Sligo, the ‘first trading port’ in the province of Connaught, had a thriving business in the export of grain and butter and also employed a ‘few linen and stocking weavers’, but its streets were ‘badly paved’ and of a ‘neglected appearance’. ‘Great dissatisfaction’ existed among the inhabitants towards its self-elected and exclusively Protestant corporation of 13 burgesses (one of whom was annually elected provost) and an unlimited number of freemen or ‘commonalty’, which had long been dominated by the family of Owen Wynne of Hazelwood, Member in the Irish Parliament, 1776-1790, 1791-1800, and in the Imperial from the Union until 1806, when he had put the seat up for sale. (Of the ten burgesses named by the municipal corporations commissioners, two were his sons, one a nephew and seven ‘private friends’.) The charter had originally given the freedom to all the resident inhabitants, but ‘according to the usage which had long prevailed’, the provost and burgesses ‘exercised an unlimited power of conferring or refusing’ admissions, so that ‘no right of freedom whatever’ was ‘recognised’. By the Sligo Act of 1800 (40 Geo. III, c. 49) a self-elected commission had assumed responsibility for paving, lighting, licensing and the levying of harbour fees, but following complaints that they were ‘acting for the patron in the collection of tolls’, another Act was passed in 1803 vesting the election of 16 of the 40 commissioners in the £20 householders (43 Geo. III, c. 60), a franchise which was ‘considered by many to be much too high’ and productive of even ‘more dissatisfaction’.

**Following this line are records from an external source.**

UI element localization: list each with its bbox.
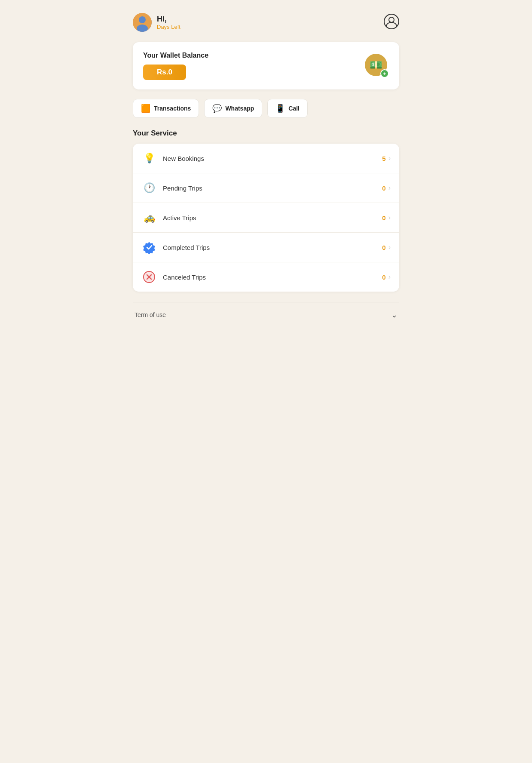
transactions-button[interactable]: 🟧 Transactions bbox=[133, 99, 199, 118]
whatsapp-button[interactable]: 💬 Whatsapp bbox=[204, 99, 262, 118]
app-container: Hi, Days Left Your Wallet Balance Rs.0 bbox=[124, 0, 408, 763]
add-badge: + bbox=[380, 69, 389, 78]
action-row: 🟧 Transactions 💬 Whatsapp 📱 Call bbox=[133, 99, 399, 118]
service-row-active-trips[interactable]: 🚕 Active Trips 0 › bbox=[133, 203, 399, 233]
page-wrapper: Hi, Days Left Your Wallet Balance Rs.0 bbox=[0, 0, 532, 763]
new-bookings-icon: 💡 bbox=[141, 151, 157, 166]
days-left-text: Days Left bbox=[157, 24, 180, 30]
new-bookings-count: 5 bbox=[382, 155, 385, 162]
wallet-label: Your Wallet Balance bbox=[143, 52, 208, 59]
call-button[interactable]: 📱 Call bbox=[267, 99, 308, 118]
service-row-new-bookings[interactable]: 💡 New Bookings 5 › bbox=[133, 144, 399, 173]
canceled-trips-label: Canceled Trips bbox=[163, 274, 382, 281]
canceled-trips-icon bbox=[141, 269, 157, 285]
avatar-svg bbox=[133, 13, 152, 32]
wallet-info: Your Wallet Balance Rs.0 bbox=[143, 52, 208, 80]
pending-trips-label: Pending Trips bbox=[163, 185, 382, 192]
verified-badge-icon bbox=[143, 241, 156, 254]
new-bookings-label: New Bookings bbox=[163, 155, 382, 162]
term-of-use-chevron: ⌄ bbox=[391, 310, 397, 320]
service-section-title: Your Service bbox=[133, 129, 399, 138]
active-trips-label: Active Trips bbox=[163, 214, 382, 222]
pending-trips-icon: 🕐 bbox=[141, 180, 157, 196]
transactions-icon: 🟧 bbox=[141, 104, 150, 113]
service-card: 💡 New Bookings 5 › 🕐 Pending Trips 0 › 🚕… bbox=[133, 144, 399, 292]
wallet-balance-text: Rs.0 bbox=[157, 68, 172, 76]
header-text: Hi, Days Left bbox=[157, 15, 180, 30]
canceled-trips-chevron: › bbox=[388, 273, 391, 281]
wallet-card: Your Wallet Balance Rs.0 💵 + bbox=[133, 42, 399, 89]
active-trips-chevron: › bbox=[388, 214, 391, 222]
transactions-label: Transactions bbox=[154, 105, 191, 112]
canceled-trips-count: 0 bbox=[382, 274, 385, 281]
active-trips-icon: 🚕 bbox=[141, 210, 157, 225]
whatsapp-label: Whatsapp bbox=[225, 105, 254, 112]
header-left: Hi, Days Left bbox=[133, 13, 180, 32]
svg-point-1 bbox=[139, 16, 146, 23]
term-of-use-label: Term of use bbox=[135, 311, 166, 318]
person-circle-icon bbox=[384, 14, 399, 29]
whatsapp-icon: 💬 bbox=[212, 104, 222, 113]
pending-trips-count: 0 bbox=[382, 185, 385, 192]
pending-trips-chevron: › bbox=[388, 184, 391, 192]
completed-trips-label: Completed Trips bbox=[163, 244, 382, 251]
svg-point-4 bbox=[389, 17, 394, 22]
new-bookings-chevron: › bbox=[388, 154, 391, 162]
profile-icon-button[interactable] bbox=[384, 14, 399, 31]
term-of-use-row[interactable]: Term of use ⌄ bbox=[133, 302, 399, 327]
cancel-circle-icon bbox=[143, 271, 156, 283]
completed-trips-chevron: › bbox=[388, 243, 391, 251]
service-row-pending-trips[interactable]: 🕐 Pending Trips 0 › bbox=[133, 173, 399, 203]
active-trips-count: 0 bbox=[382, 214, 385, 222]
service-row-completed-trips[interactable]: Completed Trips 0 › bbox=[133, 233, 399, 262]
completed-trips-count: 0 bbox=[382, 244, 385, 251]
avatar bbox=[133, 13, 152, 32]
greeting-text: Hi, bbox=[157, 15, 180, 24]
wallet-add-button[interactable]: 💵 + bbox=[365, 54, 389, 78]
completed-trips-icon bbox=[141, 240, 157, 255]
wallet-balance-pill: Rs.0 bbox=[143, 65, 186, 80]
header: Hi, Days Left bbox=[133, 13, 399, 32]
call-icon: 📱 bbox=[275, 104, 285, 113]
call-label: Call bbox=[288, 105, 300, 112]
service-row-canceled-trips[interactable]: Canceled Trips 0 › bbox=[133, 262, 399, 292]
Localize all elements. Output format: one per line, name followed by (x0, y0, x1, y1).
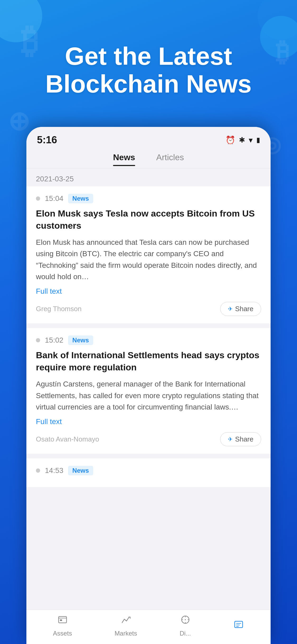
news-fulltext-2[interactable]: Full text (36, 417, 261, 426)
share-button-1[interactable]: ✈ Share (220, 302, 261, 316)
bluetooth-icon: ✱ (239, 136, 245, 144)
nav-item-markets[interactable]: Markets (115, 614, 137, 637)
news-content: 2021-03-25 15:04 News Elon Musk says Tes… (26, 168, 271, 633)
tab-bar: News Articles (26, 148, 271, 168)
news-footer-2: Osato Avan-Nomayo ✈ Share (36, 432, 261, 446)
svg-rect-0 (59, 617, 67, 623)
phone-mockup: 5:16 ⏰ ✱ ▾ ▮ News Articles 2021-03-25 15… (26, 127, 271, 644)
nav-label-markets: Markets (115, 630, 137, 637)
share-icon-1: ✈ (228, 306, 233, 312)
bg-crypto-icon-1: ⊕ (8, 106, 30, 137)
news-footer-1: Greg Thomson ✈ Share (36, 302, 261, 316)
news-fulltext-1[interactable]: Full text (36, 287, 261, 296)
news-dot-3 (36, 468, 40, 473)
tab-news[interactable]: News (113, 153, 135, 166)
markets-icon (121, 614, 131, 628)
news-title-2: Bank of International Settlements head s… (36, 349, 261, 374)
news-meta-2: 15:02 News (36, 335, 261, 345)
date-header: 2021-03-25 (26, 168, 271, 186)
hero-title: Get the Latest Blockchain News (21, 42, 276, 98)
news-author-2: Osato Avan-Nomayo (36, 435, 99, 443)
news-body-2: Agustín Carstens, general manager of the… (36, 378, 261, 413)
news-item-3: 14:53 News (26, 458, 271, 487)
discover-icon (180, 614, 191, 628)
status-icons: ⏰ ✱ ▾ ▮ (225, 135, 260, 145)
nav-label-assets: Assets (53, 630, 72, 637)
news-badge-1: News (68, 194, 93, 203)
news-meta-1: 15:04 News (36, 194, 261, 203)
share-icon-2: ✈ (228, 436, 233, 443)
news-dot-1 (36, 196, 40, 201)
status-bar: 5:16 ⏰ ✱ ▾ ▮ (26, 127, 271, 148)
status-time: 5:16 (37, 134, 57, 146)
nav-item-news[interactable] (233, 619, 244, 632)
svg-point-3 (185, 619, 186, 620)
tab-articles[interactable]: Articles (156, 153, 184, 166)
news-dot-2 (36, 338, 40, 342)
hero-section: Get the Latest Blockchain News (0, 42, 297, 98)
bottom-nav: Assets Markets D (26, 610, 271, 644)
assets-icon (57, 614, 68, 628)
nav-item-assets[interactable]: Assets (53, 614, 72, 637)
news-author-1: Greg Thomson (36, 305, 82, 313)
nav-item-discover[interactable]: Di... (180, 614, 191, 637)
news-time-1: 15:04 (45, 194, 63, 203)
news-title-1: Elon Musk says Tesla now accepts Bitcoin… (36, 208, 261, 232)
news-nav-icon (233, 619, 244, 632)
news-badge-2: News (68, 335, 93, 345)
news-badge-3: News (68, 466, 93, 475)
wifi-icon: ▾ (249, 135, 253, 145)
news-body-1: Elon Musk has announced that Tesla cars … (36, 237, 261, 283)
nav-label-discover: Di... (180, 630, 191, 637)
news-time-2: 15:02 (45, 336, 63, 344)
alarm-icon: ⏰ (225, 135, 235, 145)
battery-icon: ▮ (256, 136, 260, 144)
news-item-1: 15:04 News Elon Musk says Tesla now acce… (26, 186, 271, 323)
news-meta-3: 14:53 News (36, 466, 261, 475)
svg-rect-1 (60, 619, 62, 621)
news-time-3: 14:53 (45, 466, 63, 475)
news-item-2: 15:02 News Bank of International Settlem… (26, 328, 271, 454)
share-button-2[interactable]: ✈ Share (220, 432, 261, 446)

Wynne, a supporter of the Liverpool ministry and opponent of Catholic claims, again returned himself at the 1820 and 1826 general elections.
At the 1830 general election Wynne stepped down in favour of his eldest son John, who was returned unopposed. At the county declaration Wynne dismissed complaints that under the Sligo Acts he operated ‘a system of oppression’ which had ‘nearly effected the ruin of the whole town’ and that he had made ‘no exertions’ for ‘the construction of docks ... or local improvements’ and had threatened to ‘make the grass grow on the streets’.
Finding that there were no known limits ‘defined by the charter’, the boundary commissioners adopted the limits of the 1803 Sligo Act of a circle ‘one mile Irish from the market cross in every direction’, notwithstanding the advice of the provost, who had warned:
If houses and land in the same lease paying £10 a year would give a right of voting, it would be much better to restrict the boundary, as ... the whole of the circle would be covered with cabins, to which would be attached a small quantity of ground to raise it to a nominal value of £10, to establish a fictitious constituency, drawing around the town a circle of filth, poverty, disease and discontent, for corrupt electioneering purposes.
They estimated that the resulting constituency would have 511 £10 householders (including 60 ‘beyond the town but within one mile’) and seven resident burgesses, but in the event the registered electorate numbered 418. Three-hundred-and-ninety-seven polled at the 1832 general election, when John Wynne stood for re-election as a Conservative, but was defeated by John Martin, son of Abraham, who had acquired considerable local influence. Martin sat as a Liberal until 1837.